What I want is the complete html string for each component (everything from the root node of that component downwards), as well as the partial HTML string for every component (The HTML of that component, minus the HTML of its children). The partial HTML of main section, for example, would be the html, head and two div tags only. The complete html of main section, on the other hand, would be every node on the page.
How would i do this? I could just find the complete HTML string of every component and sub-component, mark the boundaries of each sub-component with some string and do Regex-Removals in order to find the partial HTML string for every component, but that feels clunky and inefficient.
I could do an iterative-deepening DFS, halting at the boundary between a component and its sub-components until every node in that component has been explored.

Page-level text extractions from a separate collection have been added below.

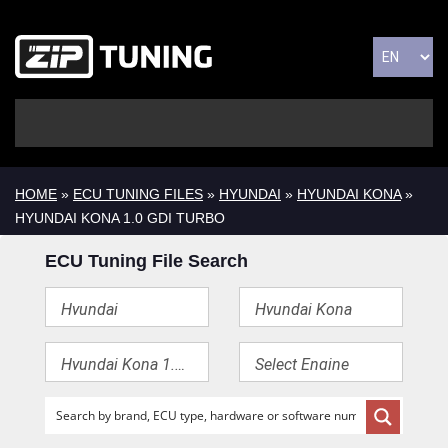
HOME
»
ECU TUNING FILES
»
HYUNDAI
»
HYUNDAI KONA
»
HYUNDAI KONA 1.0 GDI TURBO
ECU Tuning File Search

I would then have the partial HTML for every component but then i would need to do a similarly hacky Regex-Inserts to later build up the complete HTML for every component.
I could do both, but that would take two passes and would be expensive, though maybe not as expensive as the above Regex gymnastics.
I could do a priority-queue Dijkstra's, having each component be strictly higher priority than its children. It would traverse the tree in the correct order, finishing each component before moving on to its children, but i have no idea how i would get the final well-formed HTML string out of it.
The purpose of all this is so the server can intelligently and completely autonomously determine the minimal set of components on the client's page that need to change on a page-transition between two arbitrary pages.
If i create a new page on my site, I should need no more than Zero extra lines of code to have it ajax smoothly with any existing page.
But first i need to get my graph-traversing html-spewing algorithms in order. Any ideas?